Dubit Research , the specialists in youth media have studied the popularity of those toys which are based on the online virtual worlds, and as well as looking at Mind Candy’s Moshi Monsters and Disney’s Club Penguin, they studied Poptropica, Webkinz and Build-a-Bearville.
The study involved 500 children, and a staggering 55% of them were found to own a toy from at least one of the online games. Disney’s Club Penguin proved to be the most popular, with 32% of the kids owning a branded toy from this online world. Club Penguin first launched in 2005 and now has 150m members that are registered globally, and has also spawned a range of video games and books.
Each of the toys sold are connected to their virtual world courtesy of a code they are packaged with which allows different items to be unlocked in the respective virtual world.

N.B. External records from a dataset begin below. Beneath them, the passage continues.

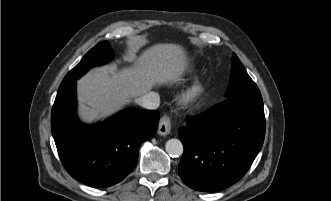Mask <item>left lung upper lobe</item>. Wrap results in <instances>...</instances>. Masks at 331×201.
<instances>
[{"instance_id": "1", "label": "left lung upper lobe", "mask_w": 331, "mask_h": 201, "mask_svg": "<svg viewBox=\"0 0 331 201\" xmlns=\"http://www.w3.org/2000/svg\"><path fill=\"white\" fill-rule=\"evenodd\" d=\"M249 94H260V91L241 65L238 57L233 54L230 82L225 97L231 98Z\"/></svg>"}]
</instances>
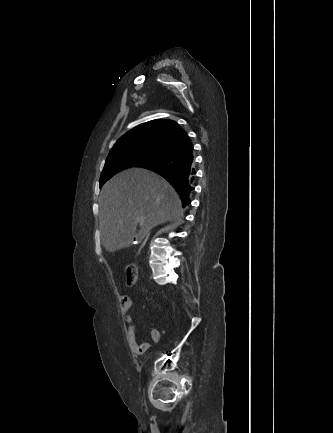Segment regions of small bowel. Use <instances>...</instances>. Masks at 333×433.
I'll list each match as a JSON object with an SVG mask.
<instances>
[{
	"label": "small bowel",
	"mask_w": 333,
	"mask_h": 433,
	"mask_svg": "<svg viewBox=\"0 0 333 433\" xmlns=\"http://www.w3.org/2000/svg\"><path fill=\"white\" fill-rule=\"evenodd\" d=\"M133 305V300L129 295H122L120 298V310L124 321L128 325V341L132 352L136 355H143L150 348V343L147 341H140L137 337L136 327L130 310ZM152 341L157 343L161 339V333L158 329H151Z\"/></svg>",
	"instance_id": "obj_1"
}]
</instances>
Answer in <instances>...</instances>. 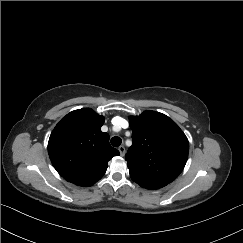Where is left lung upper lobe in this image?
I'll return each mask as SVG.
<instances>
[{
    "label": "left lung upper lobe",
    "mask_w": 243,
    "mask_h": 243,
    "mask_svg": "<svg viewBox=\"0 0 243 243\" xmlns=\"http://www.w3.org/2000/svg\"><path fill=\"white\" fill-rule=\"evenodd\" d=\"M132 146L125 159L130 176L143 188L153 189L172 182L188 159V139L165 114L145 111L129 117Z\"/></svg>",
    "instance_id": "left-lung-upper-lobe-1"
}]
</instances>
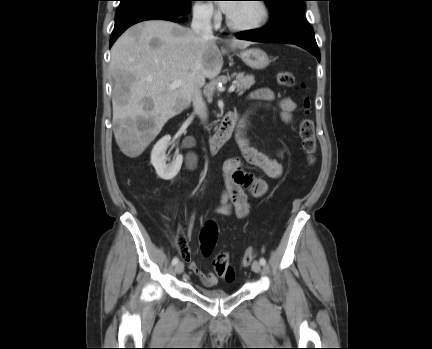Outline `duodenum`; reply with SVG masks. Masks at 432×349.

Moshi Monsters, whose plush toys and Mini Moshling Treehouse are expected to be among the most popular toys for Christmas this year, was a close second. The study showed that even before Christmas a quarter of UK children already own a Moshi Monster or a Moshling (a Moshi pet). Since launching in 2008 Moshi Monsters has gone on to accumulate 50m registered users, with one in three British children believed to be a member. Even with the publishing industry struggling The Moshi Magazine, launched in February, has accumulated the largest circulation of any UK children’s magazine.
As a comparison with toys related to kid’s TV shows, the research shows that just as many children own Club Penguin toys as they do toys based on Dr Who. Furthermore, Moshi Monster toys are more popular (25%) than toys based on the cartoon Ben 10 (20%), and only marginally less than popular than Spongebob Square Pants (29 per cent).*
Interestingly, toys from virtual worlds are gender-neutral, with equal popularity across boys and girls.
73 per cent of the children questioned had played at least one of these online games, with half having played Club Penguin and 47 per cent stating that they’d played Moshi Monsters.
Dubit’s head of research, Peter Robinson, commented: “Children are spending more time playing in virtual worlds and now those worlds are becoming part of their offline playtime.
“Today’s kids are platform agnostic and don’t care where their favourite stories and characters come from. It used to be the case that books or TV shows launched characters and toys, but now online entertainment is proving just as important.”
*Research into children’s TV shows was carried out in October for Toy News.